Oh ya Tuhan ada apa denganku? Kenapa aku mudah sekali jatuh cinta pada pria seperti Daniel.
“Biar aku bantu,” lanjut Daniel lagi membuatku terperangah waktu dia dengan santainya emmbuka bajuku. Dia menarikku ke dalam bath up dan mengguyur tubuhku.
“Daniel dingin!” pekikku meringku memeluk tubuhku yang hanya memakai dalaman saja. Daniel pun terkekeh dan membuka kemeja kerja yang masih dia pakai.
“Biar aku hangatkan,” katanya langsung memelukku. Aku pun tersenyum dan memeluknya. Ohhh hangat sekali dipeluk dengan Daniel. Tak hanya hangat, tapi aku juga merasa nyaman sekaligus bahagia bisa bersamanya seperti ini.
"Aku sudah mentransfer nilaiku tuan Daniel," ungkap Gilang gregetan setelah dia bicara pada Daniel. Daniel ingin Gilang bekerja dengannya secepatnya, tapi Gilang malah menolaknya. Dia bilang akan menuntaskan kuliahnya dulu dan setelahnya akan bekerja di kantor Daniel.
"Oke baiklah. Kalau begitu kau bisa kan antar jemput wanitaku," Daniel mengelus lembut rambutku. Di sampingnya aku hanya bisa tersenyum mengarah pada Gilang. Sepagi ini di meja makan, kami sudah menyantap nasi goreng buatanku dan hanya milikku yang menyisa. Aku tak nafsu makan. Entahlah.
"Hmmm memang di mana kampusmu?" tanya Gilang.
"Aku bisa berangkat sendiri," terangku. Walau sebenarnya aku ingin sekali Daniel yang mengantarku. Bukan malah Gilang yang tak tahu apa-apa dan Daniel biarkan untuk mengantarku.
"Kenapa?" tanya Daniel mengernyitkan alisnya. "Gilang kan naik motor. Kau tidak perlu naik angkutan umum atau taxi kan, lebih enak," katanya dan aku sahuti seadanya.
"Aku akan berangkat sekarang, Gilang pasti akan mengurus semua nilainya untuk ditransfer ke kampus barunya," kataku lalu beranjak dari meja makan. Mengangkat semua piring kotor di atas meja makan kemudian mencuci semuanya dengan sisa moodku di pagi ini.
Moodku kenapa sangat buruk sekali.
"Ada apa dengannya?" bisik Gilang pada Daniel. Meski aku membelakangi mereka. Aku masih bisa mendengar mereka tengah membicarakanku.

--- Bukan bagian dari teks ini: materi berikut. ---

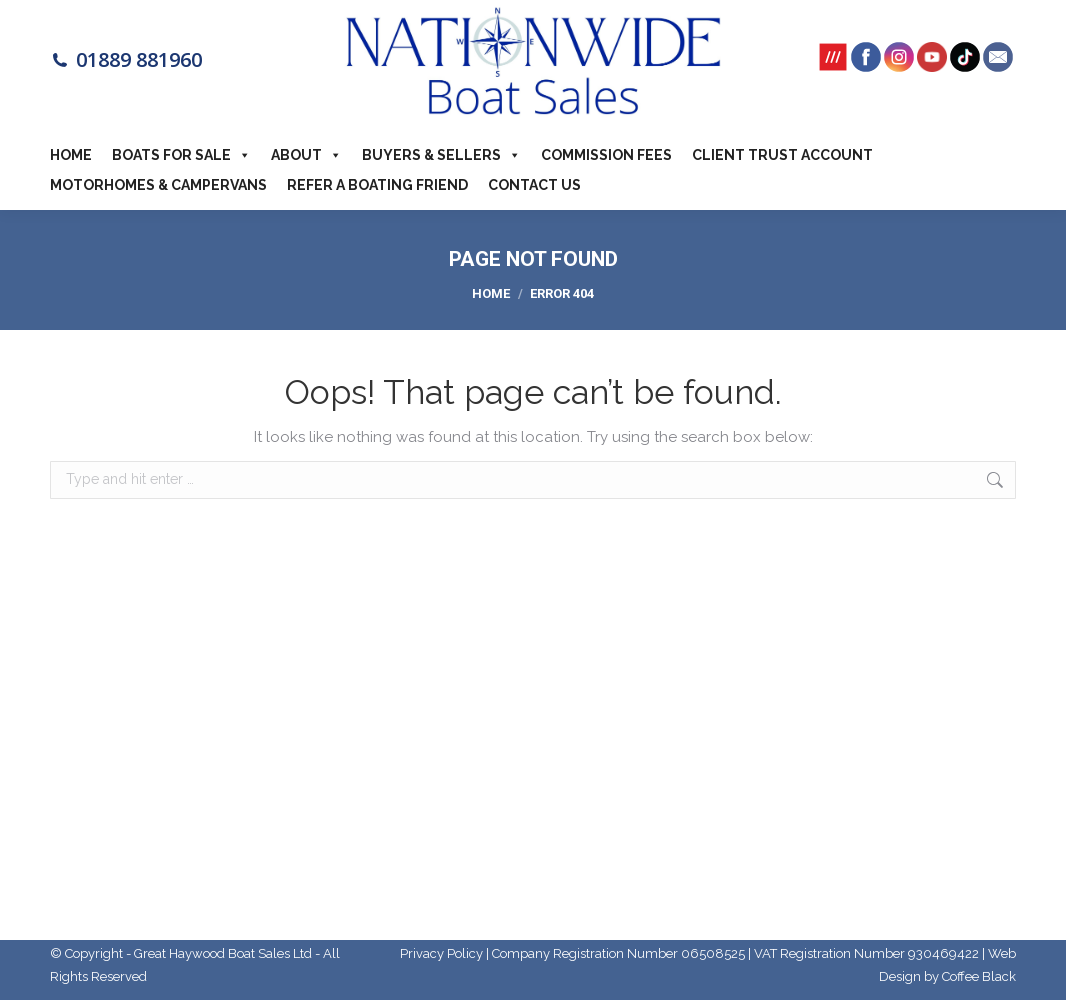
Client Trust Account (782, 155)
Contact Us (534, 185)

"Dia sepertinya sedang ngambek denganku," kata Daniel dan klik banget kalau dia tahu kenapa aku bisa seperti ini.
"Kenapa? apa kalian akan putus. Kalau begitu berikan dia padaku," kata Gilang membuatku menggidik pelan. Keponakan dan Omnya sama-sama mengerikan.

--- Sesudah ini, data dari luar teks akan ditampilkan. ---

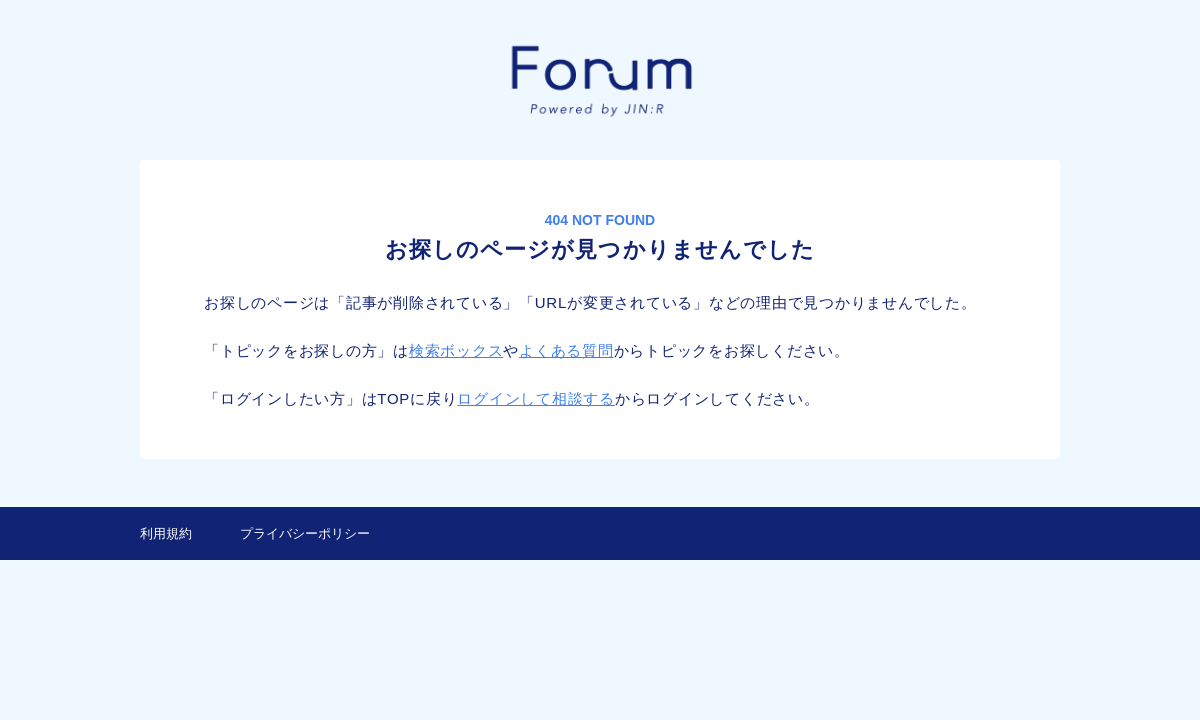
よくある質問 (566, 350)
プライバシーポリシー (305, 533)
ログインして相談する (536, 398)
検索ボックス (456, 350)
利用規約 (166, 533)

"Bodoh!, dia tidak akan mau dengan bocah ingusan seperti kau," kata Daniel lalu aku dengar seseorang menyeret bangkunya meninggalkan meja makan. Hingga aku rasa ada tangan besar yang memeluk pinggangku.
Aku menengok untuk memastikan apa itu Gilang yang melakukannya. Ternyata salah..., ya karena jika Gilang yang melakukannya akan langsung aku tendang dia sampai menghilang ke ujung langit.